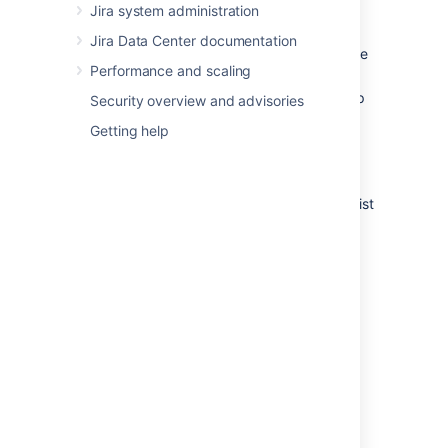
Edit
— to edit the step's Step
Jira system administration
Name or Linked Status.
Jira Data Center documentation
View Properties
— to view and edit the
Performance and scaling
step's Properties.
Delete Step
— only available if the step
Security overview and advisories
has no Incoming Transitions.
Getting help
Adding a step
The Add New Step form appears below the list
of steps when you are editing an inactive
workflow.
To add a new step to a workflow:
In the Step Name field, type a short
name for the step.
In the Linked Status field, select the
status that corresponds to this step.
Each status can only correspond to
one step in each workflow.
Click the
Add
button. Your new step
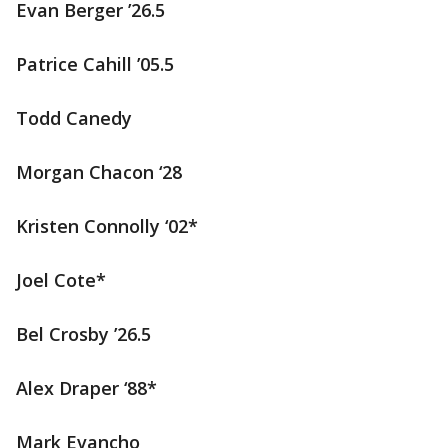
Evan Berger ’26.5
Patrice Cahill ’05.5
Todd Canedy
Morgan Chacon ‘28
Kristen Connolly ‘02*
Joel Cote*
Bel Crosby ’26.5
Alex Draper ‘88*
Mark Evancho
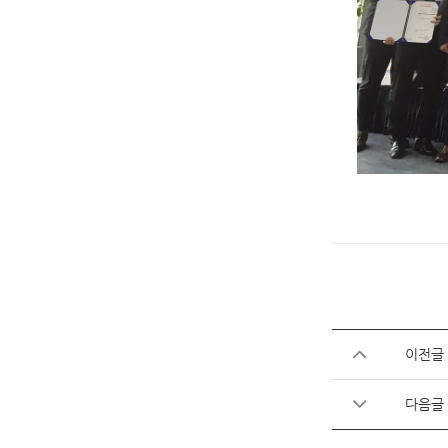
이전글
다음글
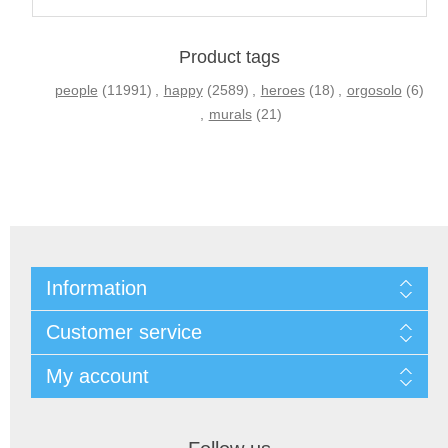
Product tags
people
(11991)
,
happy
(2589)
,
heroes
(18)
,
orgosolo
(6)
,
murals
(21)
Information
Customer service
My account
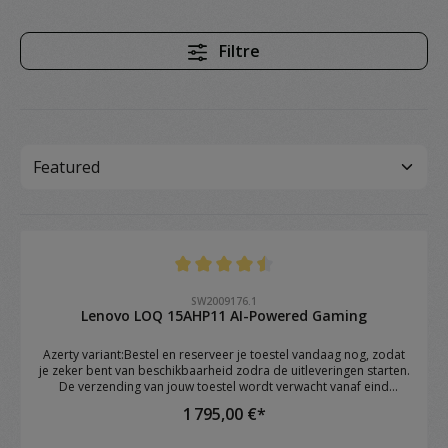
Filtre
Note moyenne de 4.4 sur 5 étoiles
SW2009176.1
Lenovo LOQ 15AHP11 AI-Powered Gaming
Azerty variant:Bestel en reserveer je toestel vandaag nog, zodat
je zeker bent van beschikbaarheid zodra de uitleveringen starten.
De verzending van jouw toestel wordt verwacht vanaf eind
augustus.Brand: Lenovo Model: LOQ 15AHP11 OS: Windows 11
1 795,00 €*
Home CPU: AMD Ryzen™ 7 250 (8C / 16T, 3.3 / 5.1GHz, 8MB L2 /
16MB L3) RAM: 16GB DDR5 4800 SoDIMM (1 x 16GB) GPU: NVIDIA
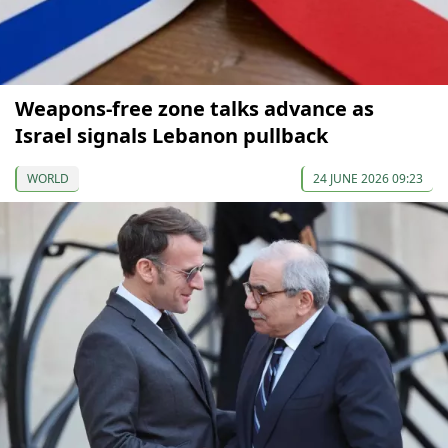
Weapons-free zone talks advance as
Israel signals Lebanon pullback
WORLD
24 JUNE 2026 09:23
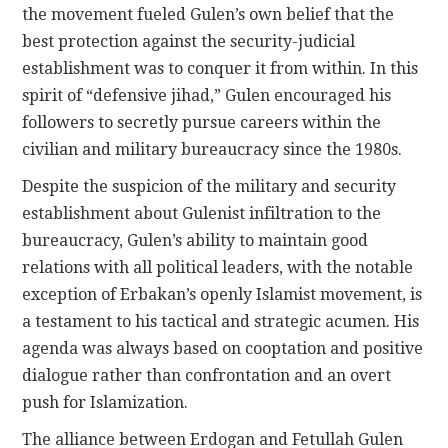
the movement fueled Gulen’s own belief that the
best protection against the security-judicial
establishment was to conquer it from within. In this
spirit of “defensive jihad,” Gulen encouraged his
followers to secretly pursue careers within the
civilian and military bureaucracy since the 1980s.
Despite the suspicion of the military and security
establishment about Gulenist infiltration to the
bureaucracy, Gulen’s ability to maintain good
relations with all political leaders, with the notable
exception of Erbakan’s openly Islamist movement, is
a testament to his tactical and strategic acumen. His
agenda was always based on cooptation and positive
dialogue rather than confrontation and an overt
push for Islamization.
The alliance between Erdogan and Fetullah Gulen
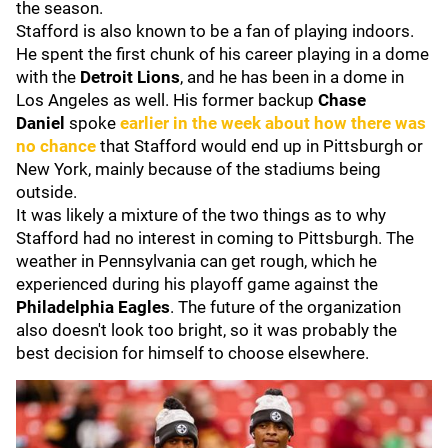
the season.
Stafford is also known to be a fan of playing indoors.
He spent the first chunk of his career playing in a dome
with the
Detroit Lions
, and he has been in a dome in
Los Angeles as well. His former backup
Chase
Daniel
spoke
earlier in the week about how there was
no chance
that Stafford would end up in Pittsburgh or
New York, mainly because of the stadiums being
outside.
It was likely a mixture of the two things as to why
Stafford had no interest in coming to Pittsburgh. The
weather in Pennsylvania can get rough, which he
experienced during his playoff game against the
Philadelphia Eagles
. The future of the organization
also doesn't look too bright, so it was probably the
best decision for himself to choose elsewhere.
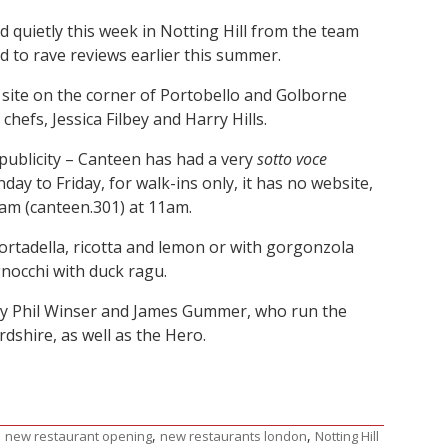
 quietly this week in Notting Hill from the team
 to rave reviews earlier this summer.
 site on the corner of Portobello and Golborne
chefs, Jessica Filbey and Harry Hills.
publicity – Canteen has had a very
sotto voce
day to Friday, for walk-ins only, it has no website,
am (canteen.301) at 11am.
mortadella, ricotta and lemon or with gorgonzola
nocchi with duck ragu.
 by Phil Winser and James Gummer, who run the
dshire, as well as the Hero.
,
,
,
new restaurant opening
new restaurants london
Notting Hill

------------------------------

▶ The task:
When you retype the listing, keep every line exactly as it is and drop the pictures.

▶ Solution for this exercise:
Edit
— to edit the step's Step
Jira system administration
Name or Linked Status.
Jira Data Center documentation
View Properties
— to view and edit the
Performance and scaling
step's Properties.
Delete Step
— only available if the step
Security overview and advisories
has no Incoming Transitions.
Getting help
Adding a step
The Add New Step form appears below the list
of steps when you are editing an inactive
workflow.
To add a new step to a workflow:
In the Step Name field, type a short
name for the step.
In the Linked Status field, select the
status that corresponds to this step.
Each status can only correspond to
one step in each workflow.
Click the
Add
button. Your new step
Evan Berger ’26.5
Patrice Cahill ’05.5
Todd Canedy
Morgan Chacon ‘28
Kristen Connolly ‘02*
Joel Cote*
Bel Crosby ’26.5
Alex Draper ‘88*
Mark Evancho
이전글
다음글
Product tags
people
(11991)
,
happy
(2589)
,
heroes
(18)
,
orgosolo
(6)
,
murals
(21)
Information
Customer service
My account
Filtre
Note moyenne de 4.4 sur 5 étoiles
SW2009176.1
Lenovo LOQ 15AHP11 AI-Powered Gaming
Azerty variant:Bestel en reserveer je toestel vandaag nog, zodat
je zeker bent van beschikbaarheid zodra de uitleveringen starten.
De verzending van jouw toestel wordt verwacht vanaf eind
augustus.Brand: Lenovo Model: LOQ 15AHP11 OS: Windows 11
1 795,00 €*
Home CPU: AMD Ryzen™ 7 250 (8C / 16T, 3.3 / 5.1GHz, 8MB L2 /
16MB L3) RAM: 16GB DDR5 4800 SoDIMM (1 x 16GB) GPU: NVIDIA
Weapons-free zone talks advance as
Israel signals Lebanon pullback
WORLD
24 JUNE 2026 09:23
the movement fueled Gulen’s own belief that the
best protection against the security-judicial
establishment was to conquer it from within. In this
spirit of “defensive jihad,” Gulen encouraged his
followers to secretly pursue careers within the
civilian and military bureaucracy since the 1980s.
Despite the suspicion of the military and security
establishment about Gulenist infiltration to the
bureaucracy, Gulen’s ability to maintain good
relations with all political leaders, with the notable
exception of Erbakan’s openly Islamist movement, is
a testament to his tactical and strategic acumen. His
agenda was always based on cooptation and positive
dialogue rather than confrontation and an overt
push for Islamization.
The alliance between Erdogan and Fetullah Gulen
the season.
Stafford is also known to be a fan of playing indoors.
He spent the first chunk of his career playing in a dome
with the
Detroit Lions
, and he has been in a dome in
Los Angeles as well. His former backup
Chase
Daniel
spoke
earlier in the week about how there was
no chance
that Stafford would end up in Pittsburgh or
New York, mainly because of the stadiums being
outside.
It was likely a mixture of the two things as to why
Stafford had no interest in coming to Pittsburgh. The
weather in Pennsylvania can get rough, which he
experienced during his playoff game against the
Philadelphia Eagles
. The future of the organization
also doesn't look too bright, so it was probably the
best decision for himself to choose elsewhere.
 quietly this week in Notting Hill from the team
 to rave reviews earlier this summer.
 site on the corner of Portobello and Golborne
chefs, Jessica Filbey and Harry Hills.
publicity – Canteen has had a very
sotto voce
day to Friday, for walk-ins only, it has no website,
am (canteen.301) at 11am.
mortadella, ricotta and lemon or with gorgonzola
nocchi with duck ragu.
 by Phil Winser and James Gummer, who run the
dshire, as well as the Hero.
,
,
,
new restaurant opening
new restaurants london
Notting Hill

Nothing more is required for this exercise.